Durante esta semana, as marinhas de Filipinas, Estados Unidos e Japão realizaram exercícios conjuntos na região do Mar do Sul da China, com o objetivo de ampliar a cooperação entre os aliados e melhorar a interoperabilidade militar.
Segundo o comando das Forças Armadas das Filipinas, a atividade conjunta reforça o compromisso entre as forças parceiras em garantir a segurança marítima e reforçar a conscientização sobre o domínio do espaço marítimo na região.
Na operação, a Filipinas utilizou a fragata Antonio Luna, além de helicópteros e caças. O Japão enviou uma aeronave P-3 Orion, enquanto os EUA destacaram o destróier de artilharia guiada USS Dewey e uma aeronave Poseidon.
Entre as atividades realizadas estiveram reabastecimento em mar, patrulhas aéreas conjuntas, sobrevoos e exercícios de verificação de comunicações, segundo o comunicado militar filipino.
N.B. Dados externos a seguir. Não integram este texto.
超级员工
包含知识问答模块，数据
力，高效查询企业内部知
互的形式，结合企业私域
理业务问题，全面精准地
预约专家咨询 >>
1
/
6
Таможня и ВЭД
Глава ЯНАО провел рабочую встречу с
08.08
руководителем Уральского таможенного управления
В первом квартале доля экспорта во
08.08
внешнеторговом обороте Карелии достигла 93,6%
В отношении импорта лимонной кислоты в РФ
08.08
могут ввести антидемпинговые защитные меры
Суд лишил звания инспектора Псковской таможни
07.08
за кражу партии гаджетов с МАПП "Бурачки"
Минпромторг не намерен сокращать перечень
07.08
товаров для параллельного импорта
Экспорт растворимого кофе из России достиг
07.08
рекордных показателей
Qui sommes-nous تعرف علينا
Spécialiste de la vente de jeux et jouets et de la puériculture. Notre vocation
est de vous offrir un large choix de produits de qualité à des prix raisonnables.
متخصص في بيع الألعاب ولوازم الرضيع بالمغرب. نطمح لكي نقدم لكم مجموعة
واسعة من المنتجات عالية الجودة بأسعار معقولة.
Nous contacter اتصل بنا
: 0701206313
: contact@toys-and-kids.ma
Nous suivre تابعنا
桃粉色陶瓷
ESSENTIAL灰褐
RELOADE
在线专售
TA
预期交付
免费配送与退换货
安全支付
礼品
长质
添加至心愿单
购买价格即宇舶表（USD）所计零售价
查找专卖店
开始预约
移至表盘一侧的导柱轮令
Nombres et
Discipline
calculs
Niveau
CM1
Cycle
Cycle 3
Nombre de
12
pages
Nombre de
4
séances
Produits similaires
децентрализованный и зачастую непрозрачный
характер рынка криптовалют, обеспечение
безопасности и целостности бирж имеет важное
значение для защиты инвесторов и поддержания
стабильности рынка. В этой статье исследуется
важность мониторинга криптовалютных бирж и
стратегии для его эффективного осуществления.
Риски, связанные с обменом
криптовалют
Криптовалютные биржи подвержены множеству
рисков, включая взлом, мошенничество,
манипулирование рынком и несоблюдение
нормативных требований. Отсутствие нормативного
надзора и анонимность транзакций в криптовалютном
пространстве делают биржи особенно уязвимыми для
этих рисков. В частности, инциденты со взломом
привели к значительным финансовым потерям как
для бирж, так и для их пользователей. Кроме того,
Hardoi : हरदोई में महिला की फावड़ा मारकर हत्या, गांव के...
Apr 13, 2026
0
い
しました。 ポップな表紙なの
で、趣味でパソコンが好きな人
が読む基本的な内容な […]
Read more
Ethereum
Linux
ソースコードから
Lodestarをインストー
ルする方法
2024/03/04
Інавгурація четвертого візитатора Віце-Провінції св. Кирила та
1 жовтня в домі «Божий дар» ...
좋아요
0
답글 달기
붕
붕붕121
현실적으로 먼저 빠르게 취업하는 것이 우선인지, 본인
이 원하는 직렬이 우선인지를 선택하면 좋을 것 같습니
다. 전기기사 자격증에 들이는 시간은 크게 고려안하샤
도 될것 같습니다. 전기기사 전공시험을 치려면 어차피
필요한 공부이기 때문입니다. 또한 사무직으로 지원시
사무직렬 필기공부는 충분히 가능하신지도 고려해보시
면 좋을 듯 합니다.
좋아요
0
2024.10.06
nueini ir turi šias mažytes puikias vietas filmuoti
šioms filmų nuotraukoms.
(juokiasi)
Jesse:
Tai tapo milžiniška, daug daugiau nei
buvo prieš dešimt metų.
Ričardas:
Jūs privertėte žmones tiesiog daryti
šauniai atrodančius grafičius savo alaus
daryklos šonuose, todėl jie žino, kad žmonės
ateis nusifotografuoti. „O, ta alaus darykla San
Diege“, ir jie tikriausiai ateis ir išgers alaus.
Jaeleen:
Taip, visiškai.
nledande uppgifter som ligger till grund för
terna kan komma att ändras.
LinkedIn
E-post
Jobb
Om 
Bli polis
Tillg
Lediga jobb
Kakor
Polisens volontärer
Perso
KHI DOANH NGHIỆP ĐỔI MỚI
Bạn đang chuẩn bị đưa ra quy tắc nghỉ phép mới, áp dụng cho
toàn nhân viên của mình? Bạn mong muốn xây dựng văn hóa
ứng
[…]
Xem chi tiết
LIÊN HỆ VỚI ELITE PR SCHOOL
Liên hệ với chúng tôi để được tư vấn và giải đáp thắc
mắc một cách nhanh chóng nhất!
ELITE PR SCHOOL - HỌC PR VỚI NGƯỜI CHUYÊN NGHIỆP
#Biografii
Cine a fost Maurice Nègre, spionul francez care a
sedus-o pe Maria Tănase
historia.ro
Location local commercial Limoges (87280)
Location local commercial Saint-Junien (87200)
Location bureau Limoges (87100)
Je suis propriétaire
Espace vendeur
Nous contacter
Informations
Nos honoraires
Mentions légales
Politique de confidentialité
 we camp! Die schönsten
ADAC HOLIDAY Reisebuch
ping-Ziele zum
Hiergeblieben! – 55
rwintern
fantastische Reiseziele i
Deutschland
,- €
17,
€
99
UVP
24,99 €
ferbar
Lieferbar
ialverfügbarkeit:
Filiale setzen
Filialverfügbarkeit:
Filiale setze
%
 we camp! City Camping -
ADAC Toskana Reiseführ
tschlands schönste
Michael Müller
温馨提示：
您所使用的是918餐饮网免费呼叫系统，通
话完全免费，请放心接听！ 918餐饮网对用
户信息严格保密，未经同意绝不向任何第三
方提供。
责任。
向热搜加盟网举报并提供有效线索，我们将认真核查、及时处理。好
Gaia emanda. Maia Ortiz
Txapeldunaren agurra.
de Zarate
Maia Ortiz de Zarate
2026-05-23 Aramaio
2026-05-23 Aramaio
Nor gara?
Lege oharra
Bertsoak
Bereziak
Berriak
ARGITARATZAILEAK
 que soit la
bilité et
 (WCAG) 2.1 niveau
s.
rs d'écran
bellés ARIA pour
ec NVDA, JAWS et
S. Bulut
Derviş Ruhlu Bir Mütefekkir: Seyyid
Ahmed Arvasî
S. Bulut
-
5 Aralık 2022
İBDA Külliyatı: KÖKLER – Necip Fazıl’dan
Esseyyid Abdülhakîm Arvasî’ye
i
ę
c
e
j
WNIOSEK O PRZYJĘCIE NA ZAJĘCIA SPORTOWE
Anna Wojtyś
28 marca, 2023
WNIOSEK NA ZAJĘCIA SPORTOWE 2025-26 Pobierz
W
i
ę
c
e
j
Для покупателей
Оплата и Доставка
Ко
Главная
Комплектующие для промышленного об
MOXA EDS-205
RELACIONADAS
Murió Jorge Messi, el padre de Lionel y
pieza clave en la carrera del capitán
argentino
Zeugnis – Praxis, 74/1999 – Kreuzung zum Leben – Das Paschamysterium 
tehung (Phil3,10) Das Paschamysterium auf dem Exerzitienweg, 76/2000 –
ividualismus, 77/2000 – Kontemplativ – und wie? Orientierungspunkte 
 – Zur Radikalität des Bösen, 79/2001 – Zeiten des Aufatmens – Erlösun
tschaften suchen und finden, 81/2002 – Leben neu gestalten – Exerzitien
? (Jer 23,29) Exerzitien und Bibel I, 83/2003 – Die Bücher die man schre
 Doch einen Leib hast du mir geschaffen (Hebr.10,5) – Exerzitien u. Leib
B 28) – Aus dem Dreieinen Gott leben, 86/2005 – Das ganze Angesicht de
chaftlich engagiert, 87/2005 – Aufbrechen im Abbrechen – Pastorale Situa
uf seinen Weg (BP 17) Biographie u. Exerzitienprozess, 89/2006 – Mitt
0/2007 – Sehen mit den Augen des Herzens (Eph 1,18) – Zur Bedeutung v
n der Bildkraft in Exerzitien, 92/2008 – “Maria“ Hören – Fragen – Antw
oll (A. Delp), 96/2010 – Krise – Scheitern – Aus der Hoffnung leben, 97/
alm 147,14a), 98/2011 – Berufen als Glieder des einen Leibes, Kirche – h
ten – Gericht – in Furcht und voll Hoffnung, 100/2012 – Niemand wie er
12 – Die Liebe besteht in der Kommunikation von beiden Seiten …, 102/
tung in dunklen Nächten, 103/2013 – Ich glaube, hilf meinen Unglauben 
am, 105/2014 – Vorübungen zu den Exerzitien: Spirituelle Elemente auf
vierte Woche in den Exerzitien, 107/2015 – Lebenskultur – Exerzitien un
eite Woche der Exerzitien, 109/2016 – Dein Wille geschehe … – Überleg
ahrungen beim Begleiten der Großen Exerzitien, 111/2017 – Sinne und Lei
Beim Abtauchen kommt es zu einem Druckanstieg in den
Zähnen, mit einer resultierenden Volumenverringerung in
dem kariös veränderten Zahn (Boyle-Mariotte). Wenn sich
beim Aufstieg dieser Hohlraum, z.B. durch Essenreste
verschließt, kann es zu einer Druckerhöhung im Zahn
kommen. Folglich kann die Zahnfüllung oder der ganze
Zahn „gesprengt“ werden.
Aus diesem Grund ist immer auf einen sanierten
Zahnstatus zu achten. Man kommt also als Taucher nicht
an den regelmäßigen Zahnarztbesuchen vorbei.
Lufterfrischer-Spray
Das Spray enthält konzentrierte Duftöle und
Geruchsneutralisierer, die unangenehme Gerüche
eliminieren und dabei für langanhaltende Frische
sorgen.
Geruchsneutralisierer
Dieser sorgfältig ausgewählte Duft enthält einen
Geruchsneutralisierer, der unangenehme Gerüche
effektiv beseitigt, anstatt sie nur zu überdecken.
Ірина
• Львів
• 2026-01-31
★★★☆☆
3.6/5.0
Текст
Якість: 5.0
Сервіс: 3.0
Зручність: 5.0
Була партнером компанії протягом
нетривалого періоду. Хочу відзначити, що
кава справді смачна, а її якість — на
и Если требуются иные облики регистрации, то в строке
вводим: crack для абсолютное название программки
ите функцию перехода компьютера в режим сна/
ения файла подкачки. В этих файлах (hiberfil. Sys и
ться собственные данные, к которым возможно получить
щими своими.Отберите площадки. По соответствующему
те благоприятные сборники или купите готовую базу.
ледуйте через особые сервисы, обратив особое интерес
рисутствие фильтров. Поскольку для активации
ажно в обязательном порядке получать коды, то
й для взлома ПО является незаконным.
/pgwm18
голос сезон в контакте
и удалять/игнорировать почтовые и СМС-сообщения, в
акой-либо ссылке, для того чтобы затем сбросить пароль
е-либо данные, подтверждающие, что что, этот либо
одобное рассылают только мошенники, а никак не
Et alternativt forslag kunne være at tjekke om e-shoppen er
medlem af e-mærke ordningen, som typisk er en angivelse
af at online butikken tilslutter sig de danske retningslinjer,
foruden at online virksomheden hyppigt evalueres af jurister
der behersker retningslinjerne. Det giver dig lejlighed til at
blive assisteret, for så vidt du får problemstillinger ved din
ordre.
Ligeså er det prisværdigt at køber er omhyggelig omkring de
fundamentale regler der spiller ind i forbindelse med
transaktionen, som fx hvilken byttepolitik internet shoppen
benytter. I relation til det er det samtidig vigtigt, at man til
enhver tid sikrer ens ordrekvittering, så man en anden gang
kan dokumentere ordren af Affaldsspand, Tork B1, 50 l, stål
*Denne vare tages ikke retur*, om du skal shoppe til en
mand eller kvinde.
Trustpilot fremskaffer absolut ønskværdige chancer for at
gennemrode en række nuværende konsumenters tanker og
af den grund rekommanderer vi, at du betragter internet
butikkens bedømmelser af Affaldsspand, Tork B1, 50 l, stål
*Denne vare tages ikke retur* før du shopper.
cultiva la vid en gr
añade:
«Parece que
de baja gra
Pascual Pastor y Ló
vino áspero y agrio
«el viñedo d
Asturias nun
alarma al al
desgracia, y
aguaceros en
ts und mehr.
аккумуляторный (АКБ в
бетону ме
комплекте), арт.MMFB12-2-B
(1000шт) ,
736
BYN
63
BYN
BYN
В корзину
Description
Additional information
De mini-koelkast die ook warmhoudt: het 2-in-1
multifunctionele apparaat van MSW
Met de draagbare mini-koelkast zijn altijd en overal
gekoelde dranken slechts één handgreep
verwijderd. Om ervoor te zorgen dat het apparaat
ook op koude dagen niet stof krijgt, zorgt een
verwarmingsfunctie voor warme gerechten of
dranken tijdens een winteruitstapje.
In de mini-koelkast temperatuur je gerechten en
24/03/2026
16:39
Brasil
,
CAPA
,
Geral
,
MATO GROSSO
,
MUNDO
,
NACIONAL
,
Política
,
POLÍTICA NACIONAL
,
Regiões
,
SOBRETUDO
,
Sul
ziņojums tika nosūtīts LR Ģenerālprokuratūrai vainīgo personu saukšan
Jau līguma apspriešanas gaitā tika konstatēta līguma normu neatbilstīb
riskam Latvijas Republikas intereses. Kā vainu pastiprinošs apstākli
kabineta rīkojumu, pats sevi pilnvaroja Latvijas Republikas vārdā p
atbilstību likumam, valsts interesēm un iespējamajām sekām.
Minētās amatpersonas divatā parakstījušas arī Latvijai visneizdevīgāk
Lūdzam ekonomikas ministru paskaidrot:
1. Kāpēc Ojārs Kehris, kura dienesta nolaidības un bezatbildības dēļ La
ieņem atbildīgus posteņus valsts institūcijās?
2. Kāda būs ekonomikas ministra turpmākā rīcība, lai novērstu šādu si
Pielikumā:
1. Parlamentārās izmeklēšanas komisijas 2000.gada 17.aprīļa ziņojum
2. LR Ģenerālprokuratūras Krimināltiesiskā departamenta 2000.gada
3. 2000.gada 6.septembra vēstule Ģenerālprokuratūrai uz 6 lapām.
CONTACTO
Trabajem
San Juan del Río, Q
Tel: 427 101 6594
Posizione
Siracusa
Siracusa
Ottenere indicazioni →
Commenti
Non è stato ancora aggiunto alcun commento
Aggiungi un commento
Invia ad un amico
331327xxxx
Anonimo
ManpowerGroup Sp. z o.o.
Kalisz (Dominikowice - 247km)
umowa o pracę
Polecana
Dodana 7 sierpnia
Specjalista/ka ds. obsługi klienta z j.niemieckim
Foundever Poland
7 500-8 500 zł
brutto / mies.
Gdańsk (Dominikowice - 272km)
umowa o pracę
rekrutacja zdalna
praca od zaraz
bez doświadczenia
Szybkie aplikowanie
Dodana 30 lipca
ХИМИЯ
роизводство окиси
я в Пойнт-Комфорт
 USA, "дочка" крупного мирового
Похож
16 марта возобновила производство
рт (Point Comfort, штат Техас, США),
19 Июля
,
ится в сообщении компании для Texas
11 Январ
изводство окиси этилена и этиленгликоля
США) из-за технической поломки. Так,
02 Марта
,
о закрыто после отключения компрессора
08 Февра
A manobra ocorre após Filipinas já ter realizado exercícios similares com Austrália e EUA em 15 e 16 de fevereiro, fortalecendo a cooperação regional diante de cobranças de Pequim sobre a área.
Participantes e objetivos
As autoridades filipinas destacam que o treino visa aumentar a interoperabilidade entre as forças, reforçar a segurança marítima e melhorar a capacidade de monitoramento da área.
Contexto regional
A China reivindica grande parte do Mar do Sul da China, apesar da decisão de 2016 de arbitragem internacional que questionou suas reivindicações históricas. As manobras ocorrem em meio a tensões na região.